Android users are being warned, once again, that their phones could be at risk from hackers and this time it’s those in the UK that appear most vulnerable. A popular app, which was recently been banned by Google, has been using a sneaky tactic to install the vicious bank hacking Sharkbot malware onto devices and if you downloaded it from the Play Store you must delete it now.
According to the security team at Bitdefender, the application called X-File Manager was able to avoid Google’s strict rules by not featuring anything sinister when appearing on the Play Store.
In fact, the app worked as advertised and nobody would ever know that anything was wrong.
However, once installed onto a device, a pop-up message soon appears on the display warning that the application needs a vital update. Instead of this upgrade coming via the official Play Store, phone owners are taken to third-party websites where malware is then deposited right onto the device.
By using this so-called “Dropper” tactic, it’s less likely that Google will ever discover the dangerous application or remove it from its store.

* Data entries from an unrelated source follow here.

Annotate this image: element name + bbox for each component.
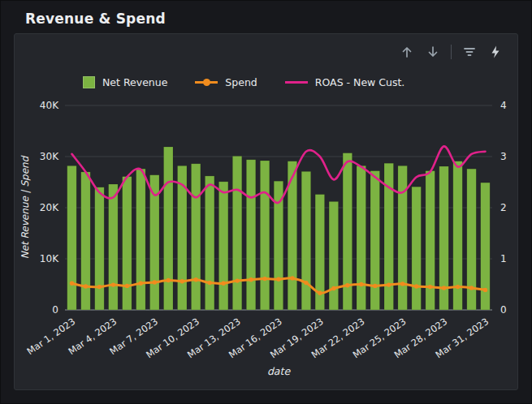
legend-label: Spend — [225, 76, 257, 88]
chart-legend: Net Revenue Spend ROAS - New Cust. — [83, 71, 517, 92]
svg-text:10K: 10K — [39, 253, 58, 264]
spend-swatch — [195, 79, 218, 86]
arrow-down-icon[interactable] — [422, 42, 443, 62]
svg-text:2: 2 — [500, 202, 507, 213]
svg-text:4: 4 — [500, 100, 507, 111]
svg-text:3: 3 — [500, 151, 507, 162]
chart-toolbar — [396, 42, 506, 62]
chart-area[interactable]: 010K20K30K40K01234Mar 1, 2023Mar 4, 2023… — [16, 96, 517, 385]
svg-text:30K: 30K — [39, 151, 58, 162]
chart-panel: Net Revenue Spend ROAS - New Cust. 010K2… — [14, 33, 518, 390]
roas-swatch — [285, 81, 308, 84]
legend-item-net-revenue[interactable]: Net Revenue — [83, 76, 167, 88]
page-title: Revenue & Spend — [25, 11, 531, 27]
svg-text:0: 0 — [52, 304, 58, 316]
svg-text:20K: 20K — [39, 202, 58, 213]
svg-text:Net Revenue | Spend: Net Revenue | Spend — [19, 155, 31, 259]
filter-icon[interactable] — [459, 42, 480, 62]
svg-text:date: date — [266, 365, 290, 377]
arrow-up-icon[interactable] — [396, 42, 417, 62]
legend-label: ROAS - New Cust. — [315, 76, 405, 88]
net-revenue-swatch — [83, 76, 95, 88]
lightning-icon[interactable] — [485, 42, 506, 62]
legend-item-spend[interactable]: Spend — [195, 76, 257, 88]
legend-label: Net Revenue — [102, 76, 167, 88]
toolbar-divider — [451, 45, 452, 59]
svg-text:0: 0 — [500, 304, 507, 316]
legend-item-roas[interactable]: ROAS - New Cust. — [285, 76, 405, 88]
page-header: Revenue & Spend — [1, 1, 531, 33]
chart-canvas[interactable]: 010K20K30K40K01234Mar 1, 2023Mar 4, 2023… — [16, 96, 513, 381]
svg-text:40K: 40K — [39, 100, 58, 111]
svg-text:1: 1 — [500, 253, 507, 264]
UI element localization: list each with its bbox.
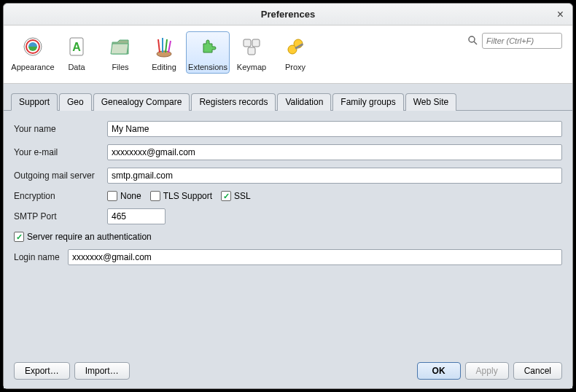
proxy-icon	[284, 35, 307, 58]
footer: Export… Import… OK Apply Cancel	[4, 355, 572, 388]
editing-icon	[152, 35, 176, 58]
encryption-ssl-checkbox[interactable]: ✓	[221, 191, 231, 201]
toolbar-item-keymap[interactable]: Keymap	[230, 31, 273, 74]
encryption-none-label: None	[120, 191, 141, 201]
toolbar-item-files[interactable]: Files	[98, 31, 142, 74]
keymap-icon	[240, 35, 263, 58]
mail-server-input[interactable]	[107, 168, 562, 184]
preferences-window: Preferences × Appearance A Data Files E	[3, 3, 573, 389]
toolbar-item-editing[interactable]: Editing	[142, 31, 186, 74]
toolbar-item-extensions[interactable]: Extensions	[186, 31, 230, 74]
encryption-none-checkbox[interactable]	[107, 191, 117, 201]
import-button[interactable]: Import…	[74, 362, 130, 380]
auth-label: Server require an authentication	[27, 232, 152, 242]
svg-rect-10	[252, 39, 260, 47]
your-name-input[interactable]	[107, 121, 562, 137]
svg-line-5	[158, 39, 160, 52]
tabs: Support Geo Genealogy Compare Registers …	[4, 84, 572, 111]
toolbar-label: Appearance	[11, 63, 54, 71]
export-button[interactable]: Export…	[14, 362, 70, 380]
encryption-label: Encryption	[14, 191, 107, 201]
mail-server-label: Outgoing mail server	[14, 170, 107, 181]
toolbar-label: Editing	[152, 63, 176, 71]
data-icon: A	[65, 35, 88, 58]
toolbar-item-data[interactable]: A Data	[55, 31, 98, 74]
your-email-input[interactable]	[107, 144, 562, 160]
support-form: Your name Your e-mail Outgoing mail serv…	[4, 111, 572, 355]
encryption-tls-label: TLS Support	[163, 191, 212, 201]
extensions-icon	[196, 35, 219, 58]
titlebar: Preferences ×	[4, 4, 572, 26]
files-icon	[109, 35, 132, 58]
apply-button[interactable]: Apply	[465, 362, 509, 380]
toolbar-label: Files	[112, 63, 128, 71]
tab-genealogy-compare[interactable]: Genealogy Compare	[93, 93, 190, 111]
close-icon[interactable]: ×	[557, 8, 564, 21]
svg-point-15	[469, 36, 475, 42]
login-name-input[interactable]	[68, 249, 562, 265]
tab-support[interactable]: Support	[11, 93, 58, 111]
smtp-port-label: SMTP Port	[14, 211, 107, 222]
toolbar-label: Keymap	[237, 63, 266, 71]
toolbar-label: Data	[68, 63, 85, 71]
search-icon	[467, 35, 478, 47]
ok-button[interactable]: OK	[417, 362, 461, 380]
tab-geo[interactable]: Geo	[59, 93, 92, 111]
svg-rect-9	[244, 39, 251, 47]
window-title: Preferences	[261, 9, 315, 20]
tab-registers-records[interactable]: Registers records	[191, 93, 276, 111]
tab-family-groups[interactable]: Family groups	[332, 93, 403, 111]
tab-web-site[interactable]: Web Site	[405, 93, 456, 111]
appearance-icon	[21, 35, 44, 58]
toolbar: Appearance A Data Files Editing Extensio…	[4, 26, 572, 84]
encryption-tls-checkbox[interactable]	[150, 191, 160, 201]
svg-line-8	[168, 41, 171, 52]
encryption-ssl-label: SSL	[234, 191, 251, 201]
your-email-label: Your e-mail	[14, 147, 107, 157]
toolbar-label: Extensions	[188, 63, 227, 71]
toolbar-label: Proxy	[285, 63, 305, 71]
tab-validation[interactable]: Validation	[277, 93, 331, 111]
content-area: Support Geo Genealogy Compare Registers …	[4, 84, 572, 388]
cancel-button[interactable]: Cancel	[513, 362, 562, 380]
smtp-port-input[interactable]	[107, 208, 166, 224]
toolbar-item-appearance[interactable]: Appearance	[11, 31, 55, 74]
login-name-label: Login name	[14, 252, 68, 262]
svg-rect-11	[248, 47, 255, 55]
svg-text:A: A	[72, 41, 81, 53]
svg-line-16	[474, 42, 477, 44]
toolbar-item-proxy[interactable]: Proxy	[273, 31, 317, 74]
svg-line-7	[166, 39, 167, 52]
filter-input[interactable]	[482, 33, 562, 49]
your-name-label: Your name	[14, 124, 107, 134]
filter-box	[467, 33, 562, 49]
auth-checkbox[interactable]: ✓	[14, 232, 24, 242]
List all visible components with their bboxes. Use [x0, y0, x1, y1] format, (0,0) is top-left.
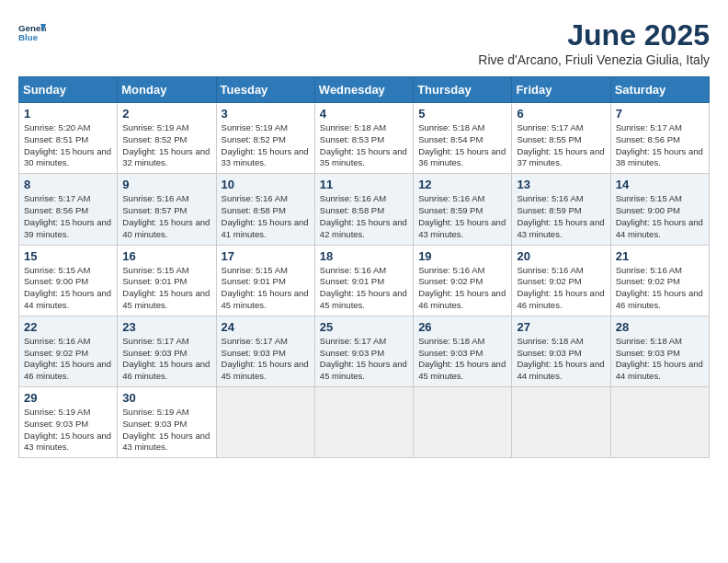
day-number: 18 — [320, 249, 408, 263]
title-area: June 2025 Rive d'Arcano, Friuli Venezia … — [478, 18, 710, 67]
day-number: 14 — [616, 178, 704, 191]
calendar-week-2: 15Sunrise: 5:15 AM Sunset: 9:00 PM Dayli… — [19, 245, 710, 316]
cell-info: Sunrise: 5:15 AM Sunset: 9:00 PM Dayligh… — [616, 193, 704, 240]
day-number: 2 — [122, 107, 210, 121]
calendar-cell-3-6: 28Sunrise: 5:18 AM Sunset: 9:03 PM Dayli… — [610, 316, 709, 386]
cell-info: Sunrise: 5:19 AM Sunset: 8:52 PM Dayligh… — [122, 122, 210, 169]
day-number: 9 — [122, 178, 210, 191]
day-number: 10 — [222, 178, 310, 191]
cell-info: Sunrise: 5:16 AM Sunset: 8:57 PM Dayligh… — [122, 193, 210, 240]
calendar-cell-4-2 — [216, 387, 314, 458]
calendar-cell-0-1: 2Sunrise: 5:19 AM Sunset: 8:52 PM Daylig… — [118, 103, 216, 174]
cell-info: Sunrise: 5:16 AM Sunset: 8:58 PM Dayligh… — [222, 193, 310, 240]
calendar-cell-3-4: 26Sunrise: 5:18 AM Sunset: 9:03 PM Dayli… — [414, 316, 512, 386]
cell-info: Sunrise: 5:17 AM Sunset: 8:56 PM Dayligh… — [24, 193, 112, 240]
cell-info: Sunrise: 5:17 AM Sunset: 9:03 PM Dayligh… — [222, 336, 310, 383]
calendar-cell-3-3: 25Sunrise: 5:17 AM Sunset: 9:03 PM Dayli… — [314, 316, 413, 386]
calendar-cell-3-2: 24Sunrise: 5:17 AM Sunset: 9:03 PM Dayli… — [216, 316, 314, 386]
weekday-header-sunday: Sunday — [19, 77, 118, 103]
logo-icon: General Blue — [18, 18, 46, 46]
location-title: Rive d'Arcano, Friuli Venezia Giulia, It… — [478, 52, 710, 67]
calendar-cell-0-0: 1Sunrise: 5:20 AM Sunset: 8:51 PM Daylig… — [19, 103, 118, 174]
cell-info: Sunrise: 5:18 AM Sunset: 9:03 PM Dayligh… — [418, 336, 506, 383]
day-number: 28 — [616, 320, 704, 334]
calendar-cell-1-6: 14Sunrise: 5:15 AM Sunset: 9:00 PM Dayli… — [610, 174, 709, 245]
calendar-cell-3-0: 22Sunrise: 5:16 AM Sunset: 9:02 PM Dayli… — [19, 316, 118, 386]
calendar-cell-4-1: 30Sunrise: 5:19 AM Sunset: 9:03 PM Dayli… — [118, 387, 216, 458]
cell-info: Sunrise: 5:20 AM Sunset: 8:51 PM Dayligh… — [24, 122, 112, 169]
svg-text:Blue: Blue — [18, 32, 39, 42]
calendar-cell-0-3: 4Sunrise: 5:18 AM Sunset: 8:53 PM Daylig… — [314, 103, 413, 174]
logo: General Blue — [18, 18, 46, 46]
day-number: 1 — [24, 107, 112, 121]
calendar-week-3: 22Sunrise: 5:16 AM Sunset: 9:02 PM Dayli… — [19, 316, 710, 386]
day-number: 19 — [418, 249, 506, 263]
cell-info: Sunrise: 5:15 AM Sunset: 9:01 PM Dayligh… — [222, 265, 310, 312]
calendar-cell-4-4 — [414, 387, 512, 458]
day-number: 6 — [517, 107, 605, 121]
cell-info: Sunrise: 5:19 AM Sunset: 9:03 PM Dayligh… — [122, 407, 210, 454]
cell-info: Sunrise: 5:16 AM Sunset: 8:58 PM Dayligh… — [320, 193, 408, 240]
calendar-cell-4-6 — [610, 387, 709, 458]
month-title: June 2025 — [478, 18, 710, 52]
day-number: 16 — [122, 249, 210, 263]
cell-info: Sunrise: 5:16 AM Sunset: 8:59 PM Dayligh… — [418, 193, 506, 240]
calendar-week-0: 1Sunrise: 5:20 AM Sunset: 8:51 PM Daylig… — [19, 103, 710, 174]
day-number: 23 — [122, 320, 210, 334]
cell-info: Sunrise: 5:17 AM Sunset: 9:03 PM Dayligh… — [122, 336, 210, 383]
cell-info: Sunrise: 5:18 AM Sunset: 9:03 PM Dayligh… — [517, 336, 605, 383]
calendar-cell-0-4: 5Sunrise: 5:18 AM Sunset: 8:54 PM Daylig… — [414, 103, 512, 174]
calendar-body: 1Sunrise: 5:20 AM Sunset: 8:51 PM Daylig… — [19, 103, 710, 458]
day-number: 12 — [418, 178, 506, 191]
calendar-cell-2-5: 20Sunrise: 5:16 AM Sunset: 9:02 PM Dayli… — [512, 245, 610, 316]
cell-info: Sunrise: 5:16 AM Sunset: 9:02 PM Dayligh… — [418, 265, 506, 312]
header: General Blue June 2025 Rive d'Arcano, Fr… — [18, 18, 710, 67]
cell-info: Sunrise: 5:18 AM Sunset: 8:54 PM Dayligh… — [418, 122, 506, 169]
day-number: 20 — [517, 249, 605, 263]
cell-info: Sunrise: 5:17 AM Sunset: 8:55 PM Dayligh… — [517, 122, 605, 169]
day-number: 26 — [418, 320, 506, 334]
weekday-header-friday: Friday — [512, 77, 610, 103]
calendar-cell-1-5: 13Sunrise: 5:16 AM Sunset: 8:59 PM Dayli… — [512, 174, 610, 245]
day-number: 21 — [616, 249, 704, 263]
calendar-cell-3-1: 23Sunrise: 5:17 AM Sunset: 9:03 PM Dayli… — [118, 316, 216, 386]
day-number: 29 — [24, 391, 112, 405]
weekday-header-row: SundayMondayTuesdayWednesdayThursdayFrid… — [19, 77, 710, 103]
day-number: 25 — [320, 320, 408, 334]
day-number: 5 — [418, 107, 506, 121]
weekday-header-monday: Monday — [118, 77, 216, 103]
day-number: 7 — [616, 107, 704, 121]
day-number: 4 — [320, 107, 408, 121]
calendar-cell-1-4: 12Sunrise: 5:16 AM Sunset: 8:59 PM Dayli… — [414, 174, 512, 245]
calendar-table: SundayMondayTuesdayWednesdayThursdayFrid… — [18, 76, 710, 458]
cell-info: Sunrise: 5:17 AM Sunset: 8:56 PM Dayligh… — [616, 122, 704, 169]
calendar-week-4: 29Sunrise: 5:19 AM Sunset: 9:03 PM Dayli… — [19, 387, 710, 458]
cell-info: Sunrise: 5:18 AM Sunset: 8:53 PM Dayligh… — [320, 122, 408, 169]
weekday-header-thursday: Thursday — [414, 77, 512, 103]
cell-info: Sunrise: 5:16 AM Sunset: 8:59 PM Dayligh… — [517, 193, 605, 240]
weekday-header-tuesday: Tuesday — [216, 77, 314, 103]
day-number: 11 — [320, 178, 408, 191]
day-number: 8 — [24, 178, 112, 191]
weekday-header-wednesday: Wednesday — [314, 77, 413, 103]
day-number: 30 — [122, 391, 210, 405]
calendar-cell-0-6: 7Sunrise: 5:17 AM Sunset: 8:56 PM Daylig… — [610, 103, 709, 174]
calendar-cell-4-0: 29Sunrise: 5:19 AM Sunset: 9:03 PM Dayli… — [19, 387, 118, 458]
calendar-cell-3-5: 27Sunrise: 5:18 AM Sunset: 9:03 PM Dayli… — [512, 316, 610, 386]
calendar-cell-4-3 — [314, 387, 413, 458]
calendar-cell-1-0: 8Sunrise: 5:17 AM Sunset: 8:56 PM Daylig… — [19, 174, 118, 245]
weekday-header-saturday: Saturday — [610, 77, 709, 103]
cell-info: Sunrise: 5:15 AM Sunset: 9:00 PM Dayligh… — [24, 265, 112, 312]
calendar-cell-4-5 — [512, 387, 610, 458]
day-number: 3 — [222, 107, 310, 121]
calendar-cell-2-1: 16Sunrise: 5:15 AM Sunset: 9:01 PM Dayli… — [118, 245, 216, 316]
day-number: 22 — [24, 320, 112, 334]
calendar-cell-2-4: 19Sunrise: 5:16 AM Sunset: 9:02 PM Dayli… — [414, 245, 512, 316]
day-number: 24 — [222, 320, 310, 334]
cell-info: Sunrise: 5:16 AM Sunset: 9:02 PM Dayligh… — [24, 336, 112, 383]
calendar-cell-2-3: 18Sunrise: 5:16 AM Sunset: 9:01 PM Dayli… — [314, 245, 413, 316]
cell-info: Sunrise: 5:19 AM Sunset: 8:52 PM Dayligh… — [222, 122, 310, 169]
cell-info: Sunrise: 5:16 AM Sunset: 9:02 PM Dayligh… — [616, 265, 704, 312]
day-number: 27 — [517, 320, 605, 334]
calendar-cell-2-2: 17Sunrise: 5:15 AM Sunset: 9:01 PM Dayli… — [216, 245, 314, 316]
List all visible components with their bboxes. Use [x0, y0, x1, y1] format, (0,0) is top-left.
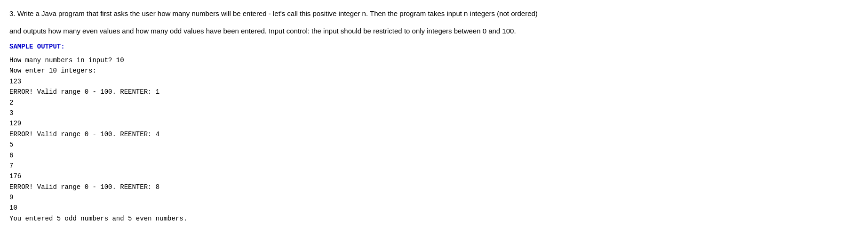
sample-output-label: SAMPLE OUTPUT: — [9, 43, 859, 50]
code-line: 7 — [9, 161, 859, 171]
code-line: ERROR! Valid range 0 - 100. REENTER: 8 — [9, 182, 859, 192]
code-line: 9 — [9, 192, 859, 203]
code-line: 6 — [9, 150, 859, 161]
code-line: How many numbers in input? 10 — [9, 55, 859, 65]
code-line: ERROR! Valid range 0 - 100. REENTER: 4 — [9, 129, 859, 139]
code-line: ERROR! Valid range 0 - 100. REENTER: 1 — [9, 87, 859, 97]
description-line2: and outputs how many even values and how… — [9, 26, 859, 37]
code-line: 129 — [9, 118, 859, 129]
code-line: 5 — [9, 139, 859, 150]
code-line: 123 — [9, 76, 859, 87]
code-line: 176 — [9, 171, 859, 181]
description-line1: 3. Write a Java program that first asks … — [9, 8, 859, 19]
code-line: 10 — [9, 203, 859, 213]
code-line: You entered 5 odd numbers and 5 even num… — [9, 213, 859, 224]
code-line: Now enter 10 integers: — [9, 65, 859, 76]
code-output-block: How many numbers in input? 10Now enter 1… — [9, 55, 859, 224]
description-paragraph: 3. Write a Java program that first asks … — [9, 8, 859, 36]
code-line: 3 — [9, 108, 859, 118]
code-line: 2 — [9, 98, 859, 108]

Explaining more about this tactic, Bitdefender said: “The Google Play Store would likely detect a trojan banker uploaded to their repository, so criminals resort to more covert methods. One way is with an app, sometimes legitimate with some of the advertised features, that doubles as a dropper for more insidious malware.”
It’s thought that X-File Manager was downloaded over 10,000 with the majority of installs taking place in the UK.
If you think you may have been one of the unlucky ones to be duped you must remove the app without delay as your phone may be infected with Sharkbot and that could mean your bank account is at risk.
This vicious malware is fully capable of stealing bank details. Once this data is in the hands of hackers it can then be used to siphon money and make transactions without the owner’s permission.
“A common theme we’ve noticed in the last few months consists of malicious apps distributed directly from the Google Play Store. If something comes from an official store, people could be inclined to believe it’s safe. Our research has shown this to be false, many times over.”
As a guide, before downloading any apps it’s a good idea to check the reviews and look out for negative comments.
Once installed, be careful about updating the app especially if the application starts directing you to websites that have no affiliation with the Play Store.